*The problem*:
Without the pictures, set down exactly the lines from the one that contains "Bewahre, mein Sohn, das" to the end of the entries, both included, and nothing besides.

*Input records*:
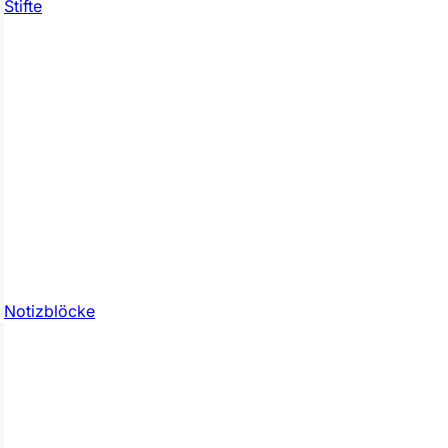
Stifte
Notizblöcke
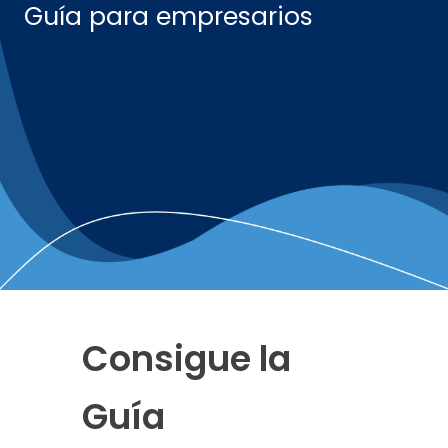
Guía para empresarios
Consigue la
Guía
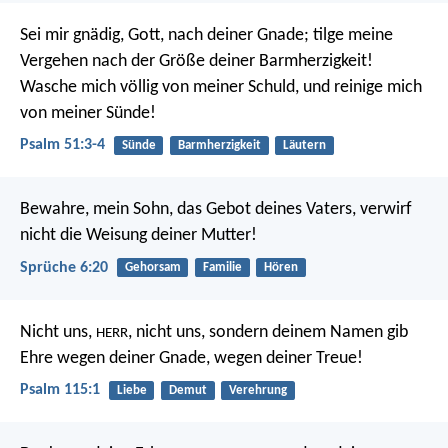
Sei mir gnädig, Gott, nach deiner Gnade;
tilge meine
Vergehen nach der Größe deiner Barmherzigkeit!
Wasche mich völlig von meiner Schuld,
und reinige mich
von meiner Sünde!
Psalm 51:3-4
Sünde
Barmherzigkeit
Läutern
Bewahre, mein Sohn, das Gebot deines Vaters,
verwirf
nicht die Weisung deiner Mutter!
Sprüche 6:20
Gehorsam
Familie
Hören
Nicht uns,
, nicht uns,
sondern deinem Namen gib
HERR
Ehre
wegen deiner Gnade, wegen deiner Treue!
Psalm 115:1
Liebe
Demut
Verehrung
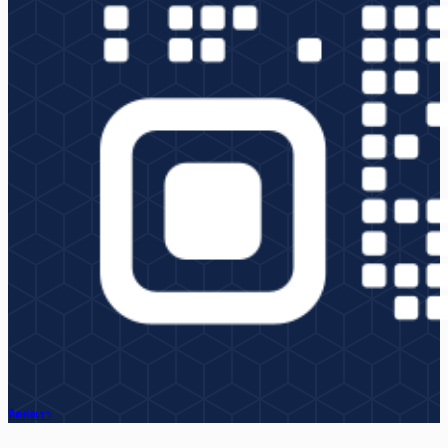
ติดต่อเรา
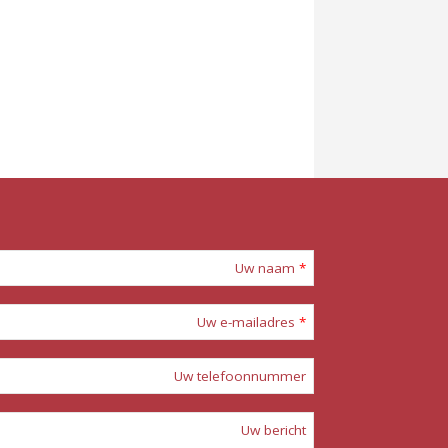
.
Uw naam
*
Uw e-mailadres
*
Uw telefoonnummer
Uw bericht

*Response to this exercise*:
Bewahre, mein Sohn, das Gebot deines Vaters,
verwirf
nicht die Weisung deiner Mutter!
Sprüche 6:20
Gehorsam
Familie
Hören
Nicht uns,
, nicht uns,
sondern deinem Namen gib
HERR
Ehre
wegen deiner Gnade, wegen deiner Treue!
Psalm 115:1
Liebe
Demut
Verehrung
ติดต่อเรา
.
Uw naam
*
Uw e-mailadres
*
Uw telefoonnummer
Uw bericht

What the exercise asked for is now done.